Alt Right vs. Alt Wrong: Notes on the Milo Question
My writing often takes a confessional turn. I have a whole book called Confessions of a Reluctant Hater, for instance. I have also confessed to being a “transphobic.” In fact, I am such a huge transphobic that I had to confess twice.
Today, I want to confess that there are some people in the broad “Alternative Right” that I wish would just go away. Usually it is political. Sometimes it is personal. Sometimes it is both. To be quite specific, I really wish Milo Yiannopoulos would just go away, as I made clear on last week’s episode of Fash the Nation.
Of course, wanting to be rid of people on the Alt Right is hardly unusual. In fact, it is pretty much the norm. For instance, Ramzpaul and Colin Liddell wish the 1488ers would go away, and the 1488ers more than reciprocate. I don’t think this attitude is very constructive, however, which is why I feel guilty for sharing it from time to time.

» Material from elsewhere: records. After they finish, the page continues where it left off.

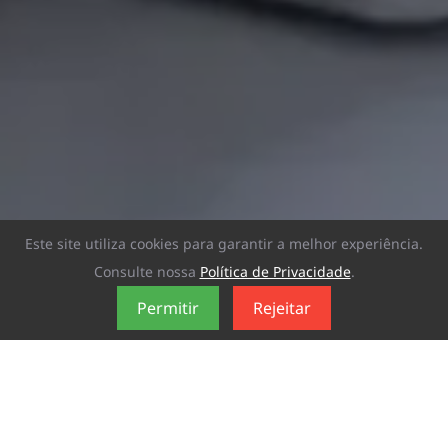
Este site utiliza cookies para garantir a melhor experiência.
Consulte nossa
Política de Privacidade
.
Permitir
Rejeitar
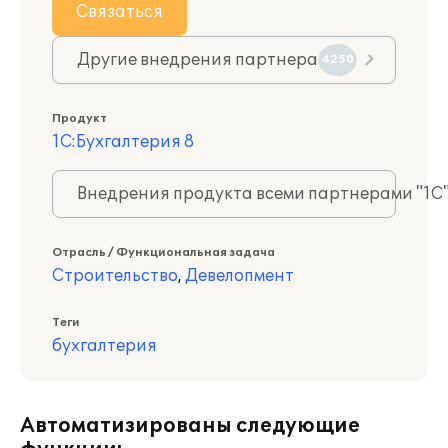
Связаться
Другие внедрения партнера
4250
Продукт
1С:Бухгалтерия 8
Внедрения продукта всеми партнерами "1С
Отрасль / Функциональная задача
Строительство
,
Девелопмент
Теги
бухгалтерия
Автоматизированы следующие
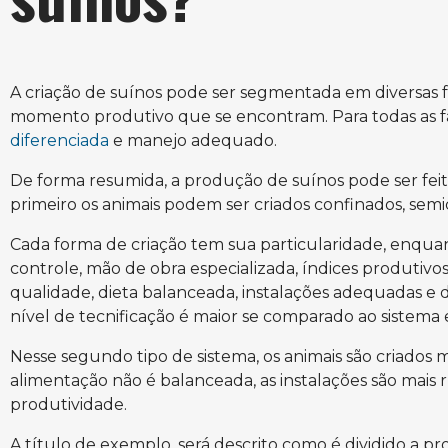
A criação de suínos pode ser segmentada em diversas f
momento produtivo que se encontram. Para todas as fas
diferenciada
e manejo adequado.
De forma resumida, a produção de suínos pode ser feit
primeiro os animais podem ser criados confinados, semic
Cada forma de criação tem sua particularidade, enquant
controle, mão de obra especializada, índices produtivo
qualidade, dieta balanceada, instalações adequadas e di
nível de tecnificação é maior se comparado ao sistema 
Nesse segundo tipo de sistema, os animais são criados m
alimentação não é balanceada, as instalações são mais r
produtividade.
A título de exemplo, será descrito como é dividido a p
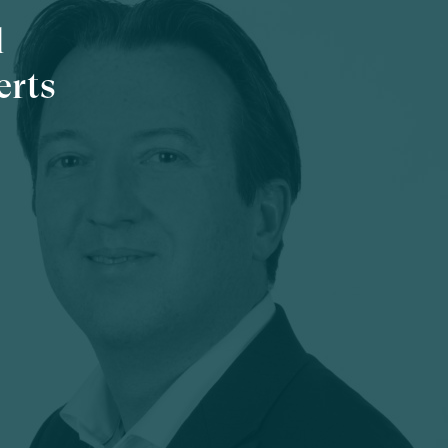
l
erts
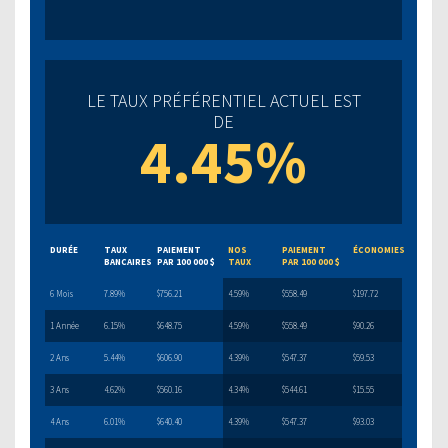
LE TAUX PRÉFÉRENTIEL ACTUEL EST
DE
4.45%
DURÉE
TAUX
PAIEMENT
NOS
PAIEMENT
ÉCONOMIES
BANCAIRES
PAR 100 000 $
TAUX
PAR 100 000 $
6 Mois
7.89%
$756.21
4.59%
$558.49
$197.72
1 Année
6.15%
$648.75
4.59%
$558.49
$90.26
2 Ans
5.44%
$606.90
4.39%
$547.37
$59.53
3 Ans
4.62%
$560.16
4.34%
$544.61
$15.55
4 Ans
6.01%
$640.40
4.39%
$547.37
$93.03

The question, though, is how, exactly, can the Alt Right “get rid of” or “stop” anyone? After all, the Alt Right is almost entirely a virtual movement, consisting of images and words, both written and spoken. It only occasionally takes the form of organizations with members. And it only occasionally materializes and occupies spaces in the 3-d world, and then only fleetingly, in restaurants and conference centers.
A membership organization needs to worry about “entryism” and can conduct “purges.” But a virtual movement with no clear boundaries between “inside” and “outside” can neither guard itself against entryists nor purge dissenters. All of that is empty talk in a movement in which anyone can become a “member” simply by setting up a forum account, and in which one can become a “leader” simply by starting a website, podcast, or YouTube channel and attracting an audience by steadily producing content.
Sure, you can bar people from membership organizations and meetings. But you can’t bar them from the internet, which is where most of the movement is at. Sure, you can ban accounts. But that is a far cry from a “purge.” Trotsky couldn’t come back with a sock account.
In a movement that consists mostly of ideas, how can we “stop” anyone? Basically, there are three things we can do:
- Offer better ideas
- Troll them
- Ignore them
Offering better ideas is my preferred route. If someone is putting forward bad ideas — false pictures of who we are, false accounts of our plight, false accounts of our enemies, ineffective solutions, etc. — that is definitely a problem. But since we can’t just press a button and drop them into a piranha pool, we have to turn this threat into an opportunity to put forward better ideas in a more persuasive manner. The core of this approach is offering arguments and facts, not mere rhetoric.
In a primarily memetic movement, the question is not one of who is “in” or “out.” It is a question of truth and falsehood, of Alt Right vs. Alt Wrong.
Related to offering better ideas is offering better spokesmen for ideas. If you don’t think x is a good spokesman for White Nationalism, the best solution is to find a better one. Right now, there are very few people who are willing to put their faces out there as spokesmen for our cause, and most of those are over 60. But ask yourself: given the rate of the movement’s growth, will that be the case in 5 years, 2 years, even 1 year from now?